Provider agent metadata can be updated via PATCH /api/v1/evaluations/providers/{id} with paths under /agent. There is no server-side ?target_type= or ?evaluates= query filter — filter client-side or use the MCP discover_providers tool.

See Agent Discoverability for the full metadata model and discovery workflows.

Collections

GET    /api/v1/evaluations/collections             # List collections
POST   /api/v1/evaluations/collections             # Create collection
GET    /api/v1/evaluations/collections/{id}        # Get collection
PUT    /api/v1/evaluations/collections/{id}        # Update collection
PATCH  /api/v1/evaluations/collections/{id}        # Patch collection
DELETE /api/v1/evaluations/collections/{id}        # Delete collection

Agent metadata on collections

Collection responses may include an optional agent object with the same fields as providers except target_type:

Field	Type	Description
`evaluates`	`string[]`	Dimensions this collection assesses
`recommended_when`	`string[]`	When to suggest this collection
`summary`	`string`	Concise description for agents
`complements`	`string[]`	Related collection or provider IDs
`hints`	`string[]`	Operational guidance (duration, resources)
`result_interpretation`	`string[]`	How to interpret aggregate scores

Health and Metrics

GET /api/v1/health    # Health check
GET /metrics          # Prometheus metrics
GET /openapi.yaml     # OpenAPI specification
GET /docs             # Interactive API docs

Configuration

Configuration loads from config/config.yaml, with environment variable and file-based secret overrides.

Key Settings

Setting	Env Var	Default	Description
`service.port`	`PORT`	`8080`	API listen port
`database.driver`	-	`sqlite`	`sqlite` or `pgx`
`database.url`	`DB_URL`	SQLite in-memory	Connection string
`mlflow.tracking_uri`	`MLFLOW_TRACKING_URI`	-	MLflow server URL
`prometheus.enabled`	-	`true`	Enable `/metrics`
`otel.enabled`	-	`false`	Enable OpenTelemetry

Provider Configuration

Providers are loaded from YAML files in config/providers/. Built-in providers: lm_evaluation_harness (167 benchmarks), garak (8), guidellm (7), lighteval (24).

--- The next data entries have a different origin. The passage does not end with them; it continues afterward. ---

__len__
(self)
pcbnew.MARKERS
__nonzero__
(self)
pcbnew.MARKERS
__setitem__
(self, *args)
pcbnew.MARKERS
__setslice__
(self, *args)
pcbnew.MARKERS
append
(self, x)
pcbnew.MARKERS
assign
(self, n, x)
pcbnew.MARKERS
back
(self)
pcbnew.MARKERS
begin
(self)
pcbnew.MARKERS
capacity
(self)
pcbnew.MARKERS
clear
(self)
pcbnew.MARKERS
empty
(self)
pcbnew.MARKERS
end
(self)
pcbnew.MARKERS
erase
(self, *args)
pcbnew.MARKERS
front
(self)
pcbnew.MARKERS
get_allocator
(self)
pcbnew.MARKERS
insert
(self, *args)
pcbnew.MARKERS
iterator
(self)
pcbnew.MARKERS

Custom providers can be added via YAML files or the POST /api/v1/evaluations/providers endpoint.

Runtimes

Kubernetes (default)

Creates a Kubernetes Job per benchmark with:

ConfigMap: JobSpec mounted at /meta/job.json
Adapter container: Runs the evaluation framework
Sidecar container: Forwards status events to the server
Volumes: OCI credentials, MLflow token, model auth secrets

Local

Spawns subprocesses (up to 5 workers) for each benchmark. Enabled with the -local flag. Useful for development without a cluster.

Deployment

The server is deployed by the TrustyAI Operator via the EvalHub custom resource. See OpenShift Setup for production deployment.